Un moment après je m’allongeais voluptueusement entre deux draps blancs que le mozo venait de substituer à ceux de son maître, attention dont je lui sus gré. Le digne serviteur s’en alla bientôt en retirant la clef de la serrure et je restai livré à mes réflexions. D’abord, il me parut bizarre d’occuper la chambre et le lit d’un homme qu’au coucher du soleil je ne connaissais pas encore, et cela sans qu’il s’en doutât. Mais ce scrupule, à supposer que c’en fût un, s’évanouit bien vite. Je me mis à philosopher sur la chose, et tout en admirant par quelles voies secrètes la Providence donne la pâture aux petits oiseaux et la couchée aux voyageurs, je laissai tomber ma tête sur l’oreiller où don Firmin de Vara y Pancorbo avait tant de fois reposé la sienne. Au bout de cinq minutes et malgré les rugissements de la tempête humaine déchaînée à quelques pas de moi, j’étais plongé dans un sommeil profond.

Lampa.

Le lendemain, je dormais encore quand un officieux geôlier vint ouvrir ma porte. « Vos mules sont sellées, me dit-il, et l’arriero vous attend dans la rue. » D’un bond je fus sur pied. Tout en m’habillant, je demandai au mozo si la nuit avait été orageuse : « Vous en jugerez en sortant, » me répondit-il. Quand j’eus achevé ma toilette, je me disposai à aller rejoindre mon guide. Comme je passais devant la chambre où le banquet et le bal de la Saint-Firmin avaient eu lieu, le mozo qui me précédait en entr’ouvrit la porte. « Voyez, » me dit-il. Je passai ma tête par l’entre-bâillure. Un spectacle navrant s’offrit à mes yeux. Tous les convives de la veille, si gais, si bruyants, si pleins de séve et de santé, gisaient à terre, entassés les uns sur les autres.

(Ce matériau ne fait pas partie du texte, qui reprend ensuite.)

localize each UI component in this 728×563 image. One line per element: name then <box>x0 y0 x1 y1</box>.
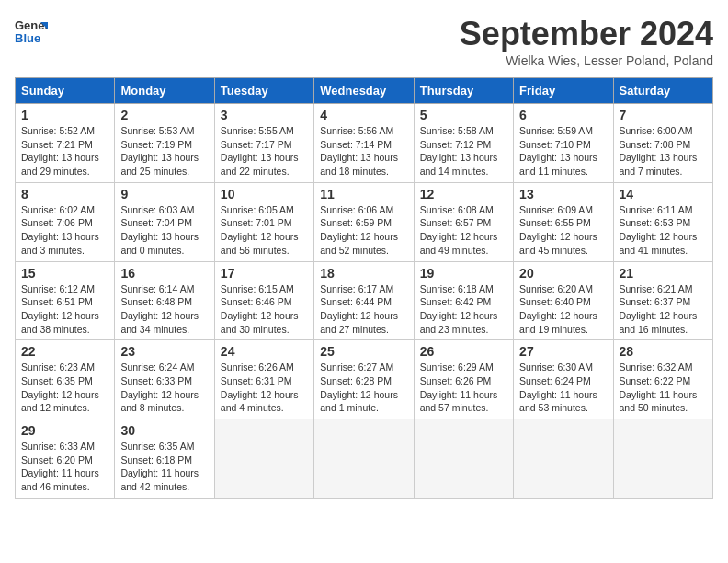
day-number: 3 <box>221 108 308 122</box>
day-info: Sunrise: 6:06 AM Sunset: 6:59 PM Dayligh… <box>320 203 407 258</box>
day-info: Sunrise: 6:20 AM Sunset: 6:40 PM Dayligh… <box>519 282 607 337</box>
logo: General Blue <box>15 15 48 48</box>
day-number: 22 <box>21 344 108 359</box>
calendar-cell: 23Sunrise: 6:24 AM Sunset: 6:33 PM Dayli… <box>115 340 214 419</box>
day-number: 29 <box>21 423 108 438</box>
logo-icon: General Blue <box>15 15 48 48</box>
calendar-cell: 7Sunrise: 6:00 AM Sunset: 7:08 PM Daylig… <box>613 104 712 183</box>
day-number: 28 <box>620 344 707 359</box>
calendar-cell: 24Sunrise: 6:26 AM Sunset: 6:31 PM Dayli… <box>214 340 313 419</box>
day-number: 23 <box>120 344 208 359</box>
day-info: Sunrise: 6:17 AM Sunset: 6:44 PM Dayligh… <box>320 282 407 337</box>
day-info: Sunrise: 6:09 AM Sunset: 6:55 PM Dayligh… <box>519 203 607 258</box>
header: General Blue September 2024 Wielka Wies,… <box>15 15 713 68</box>
calendar-cell: 25Sunrise: 6:27 AM Sunset: 6:28 PM Dayli… <box>314 340 414 419</box>
day-of-week-header: Sunday <box>16 78 115 104</box>
day-info: Sunrise: 6:00 AM Sunset: 7:08 PM Dayligh… <box>620 124 707 178</box>
calendar-cell: 2Sunrise: 5:53 AM Sunset: 7:19 PM Daylig… <box>115 104 214 183</box>
day-info: Sunrise: 5:59 AM Sunset: 7:10 PM Dayligh… <box>519 124 607 178</box>
day-number: 6 <box>519 108 607 122</box>
day-number: 21 <box>620 266 707 281</box>
calendar-cell: 18Sunrise: 6:17 AM Sunset: 6:44 PM Dayli… <box>314 261 414 340</box>
day-of-week-header: Thursday <box>414 78 513 104</box>
day-number: 1 <box>21 108 108 122</box>
month-title: September 2024 <box>460 15 713 53</box>
day-info: Sunrise: 6:35 AM Sunset: 6:18 PM Dayligh… <box>120 440 208 494</box>
day-number: 18 <box>320 266 407 281</box>
calendar-week-row: 1Sunrise: 5:52 AM Sunset: 7:21 PM Daylig… <box>16 104 713 183</box>
day-info: Sunrise: 6:24 AM Sunset: 6:33 PM Dayligh… <box>120 361 208 415</box>
day-info: Sunrise: 6:18 AM Sunset: 6:42 PM Dayligh… <box>420 282 507 337</box>
day-info: Sunrise: 6:15 AM Sunset: 6:46 PM Dayligh… <box>221 282 308 337</box>
day-info: Sunrise: 5:53 AM Sunset: 7:19 PM Dayligh… <box>120 124 208 178</box>
day-info: Sunrise: 6:08 AM Sunset: 6:57 PM Dayligh… <box>420 203 507 258</box>
calendar-cell: 14Sunrise: 6:11 AM Sunset: 6:53 PM Dayli… <box>613 182 712 261</box>
day-info: Sunrise: 6:26 AM Sunset: 6:31 PM Dayligh… <box>221 361 308 415</box>
day-info: Sunrise: 6:27 AM Sunset: 6:28 PM Dayligh… <box>320 361 407 415</box>
day-info: Sunrise: 6:02 AM Sunset: 7:06 PM Dayligh… <box>21 203 108 258</box>
calendar-cell: 20Sunrise: 6:20 AM Sunset: 6:40 PM Dayli… <box>514 261 613 340</box>
calendar-cell: 5Sunrise: 5:58 AM Sunset: 7:12 PM Daylig… <box>414 104 513 183</box>
day-number: 14 <box>620 187 707 201</box>
day-info: Sunrise: 5:52 AM Sunset: 7:21 PM Dayligh… <box>21 124 108 178</box>
calendar-cell: 1Sunrise: 5:52 AM Sunset: 7:21 PM Daylig… <box>16 104 115 183</box>
calendar-week-row: 15Sunrise: 6:12 AM Sunset: 6:51 PM Dayli… <box>16 261 713 340</box>
day-number: 2 <box>120 108 208 122</box>
calendar-cell: 9Sunrise: 6:03 AM Sunset: 7:04 PM Daylig… <box>115 182 214 261</box>
day-number: 17 <box>221 266 308 281</box>
calendar-cell: 13Sunrise: 6:09 AM Sunset: 6:55 PM Dayli… <box>514 182 613 261</box>
svg-text:Blue: Blue <box>15 31 40 45</box>
calendar-cell: 10Sunrise: 6:05 AM Sunset: 7:01 PM Dayli… <box>214 182 313 261</box>
day-info: Sunrise: 6:33 AM Sunset: 6:20 PM Dayligh… <box>21 440 108 494</box>
day-of-week-header: Wednesday <box>314 78 414 104</box>
calendar-body: 1Sunrise: 5:52 AM Sunset: 7:21 PM Daylig… <box>16 104 713 499</box>
day-number: 12 <box>420 187 507 201</box>
day-info: Sunrise: 6:03 AM Sunset: 7:04 PM Dayligh… <box>120 203 208 258</box>
day-of-week-header: Tuesday <box>214 78 313 104</box>
calendar-cell: 3Sunrise: 5:55 AM Sunset: 7:17 PM Daylig… <box>214 104 313 183</box>
calendar-week-row: 22Sunrise: 6:23 AM Sunset: 6:35 PM Dayli… <box>16 340 713 419</box>
calendar-cell <box>314 419 414 499</box>
day-number: 30 <box>120 423 208 438</box>
day-number: 25 <box>320 344 407 359</box>
day-number: 10 <box>221 187 308 201</box>
calendar-table: SundayMondayTuesdayWednesdayThursdayFrid… <box>15 77 713 499</box>
day-info: Sunrise: 6:23 AM Sunset: 6:35 PM Dayligh… <box>21 361 108 415</box>
calendar-cell <box>214 419 313 499</box>
calendar-cell: 11Sunrise: 6:06 AM Sunset: 6:59 PM Dayli… <box>314 182 414 261</box>
calendar-cell <box>613 419 712 499</box>
calendar-cell <box>414 419 513 499</box>
calendar-cell: 4Sunrise: 5:56 AM Sunset: 7:14 PM Daylig… <box>314 104 414 183</box>
day-info: Sunrise: 6:29 AM Sunset: 6:26 PM Dayligh… <box>420 361 507 415</box>
calendar-cell: 29Sunrise: 6:33 AM Sunset: 6:20 PM Dayli… <box>16 419 115 499</box>
day-number: 8 <box>21 187 108 201</box>
day-info: Sunrise: 5:58 AM Sunset: 7:12 PM Dayligh… <box>420 124 507 178</box>
svg-text:General: General <box>15 18 48 32</box>
day-of-week-header: Saturday <box>613 78 712 104</box>
day-number: 24 <box>221 344 308 359</box>
day-number: 5 <box>420 108 507 122</box>
day-number: 20 <box>519 266 607 281</box>
calendar-week-row: 8Sunrise: 6:02 AM Sunset: 7:06 PM Daylig… <box>16 182 713 261</box>
day-info: Sunrise: 5:55 AM Sunset: 7:17 PM Dayligh… <box>221 124 308 178</box>
calendar-cell: 16Sunrise: 6:14 AM Sunset: 6:48 PM Dayli… <box>115 261 214 340</box>
calendar-header-row: SundayMondayTuesdayWednesdayThursdayFrid… <box>16 78 713 104</box>
calendar-cell: 22Sunrise: 6:23 AM Sunset: 6:35 PM Dayli… <box>16 340 115 419</box>
calendar-cell: 8Sunrise: 6:02 AM Sunset: 7:06 PM Daylig… <box>16 182 115 261</box>
day-info: Sunrise: 6:32 AM Sunset: 6:22 PM Dayligh… <box>620 361 707 415</box>
day-of-week-header: Monday <box>115 78 214 104</box>
calendar-cell: 15Sunrise: 6:12 AM Sunset: 6:51 PM Dayli… <box>16 261 115 340</box>
calendar-cell: 27Sunrise: 6:30 AM Sunset: 6:24 PM Dayli… <box>514 340 613 419</box>
day-info: Sunrise: 6:30 AM Sunset: 6:24 PM Dayligh… <box>519 361 607 415</box>
calendar-cell: 28Sunrise: 6:32 AM Sunset: 6:22 PM Dayli… <box>613 340 712 419</box>
day-info: Sunrise: 6:14 AM Sunset: 6:48 PM Dayligh… <box>120 282 208 337</box>
calendar-cell <box>514 419 613 499</box>
day-of-week-header: Friday <box>514 78 613 104</box>
day-info: Sunrise: 6:21 AM Sunset: 6:37 PM Dayligh… <box>620 282 707 337</box>
calendar-cell: 12Sunrise: 6:08 AM Sunset: 6:57 PM Dayli… <box>414 182 513 261</box>
calendar-cell: 30Sunrise: 6:35 AM Sunset: 6:18 PM Dayli… <box>115 419 214 499</box>
day-number: 19 <box>420 266 507 281</box>
day-number: 9 <box>120 187 208 201</box>
day-number: 13 <box>519 187 607 201</box>
day-number: 27 <box>519 344 607 359</box>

Les femmes avaient le teint vert, les hommes la face violette. Quelques bouches ouvertes montraient leurs dents. Des chaises brisées, des guitares sans cordes, des outres vides, çà et là des vêtements et des objets de toilette à l’usage des deux sexes : ici une natte de cheveux postiches, là un couvre-chef aplati, formaient les accessoires de ce tableau. Un rayon de soleil entrant par la croisée, éclairait, sans les ranimer, ces corps glacés et roidis par l’ivresse. O horror ! horror ! horror ! exclamai-je comme Macbeth, en refermant la porte et descendant quatre à quatre les marches de l’escalier. Ñor Medina m’attendait sur le seuil. Le mozo qui m’avait suivi me tint l’étrier pour me mettre en selle. « Mes compliments à votre maître, quand il s’éveillera, dis-je à cet honnête garçon. — Monsieur, je n’y manquerai pas, » me répondit-il en riant.

Paul Marcoy.

(La suite à la prochaine livraison.)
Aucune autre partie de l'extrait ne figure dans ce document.